Main reason why is becuase I and I think I will not be the only one am a developer of WordPress plugins and till now I only focused on Amazon becuase they allowed product searches but with this very warm welcomed addition of the Shareasale API I will include this much more in my products and thus help affiliates build sites with products from Shareasale merchants
Thanks,
Edwin Boiten
Mark the Wordbay Guy says
August 26, 2013 at 9:32 amYes, I echo all of the above – it’s very welcome news that we can now search Shareasale for products and use the data in our apps, but if 400 credits (as it currently says in my account) refers to 400 calls, that is really tiny – prices can change several times a day, how do we refresh say 200 pages of different products several times a day with only 400 calls a month! Even just developing software to access the API, I can get through dozens of calls per day while I write and test the software. Not complaining, just trying to impress on you how much more leeway we are going to need, and how much more server capacity you will need :)
Brian Littleton says
August 26, 2013 at 5:59 pmI’d recommend using the datafeeds for pricing, and then making calls to see if the datafeeds have been updated.

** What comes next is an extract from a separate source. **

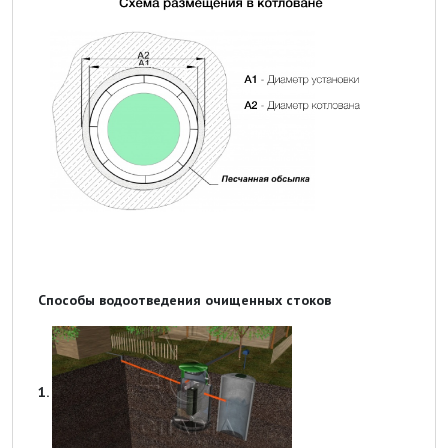
Способы водоотведения очищенных стоков
1.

If the datafeed hasn’t been updated, then making a call to the API will not do you any good to “check the price”. As… it will still be the same as when you imported it with the datafeed.
Mark the Wordbay Guy says
August 27, 2013 at 4:27 amI guess… if prices are only updated every 24 hours anyway, both on the web service and in the feeds, then it makes no difference. But I code apps for small-time web site owners – web APIs are ideal for grabbing small amounts of data more frequently. Automating use of datafeeds involves scheduling regular downloads of the files and batch-dumping them into a database, which can involve tens of thousands of records and just shouldn’t really be done on shared hosting, which most of these end-users are on, as it is too CPU intensive even when coded carefully. It’s so much simpler and more lightweight just to grab “ipad 2” info amounting to just a few records, every x hours, and just cache that locally. Well, just letting you know my thinking as someone who writes WordPress plugins and things – Amazon, eBay and to an extent CJ web APIs make it straightforward to achieve what we want as they are reasonably generous with server calls and we can just grab a small set of the data we want in the interval in which they specify (e.g. Amazon allows caching of price info for up to an hour without an additional timestamp/disclaimer).
sagar says
November 12, 2013 at 9:01 pmCoupon data feed API are available? let me know how to get and also limit per month.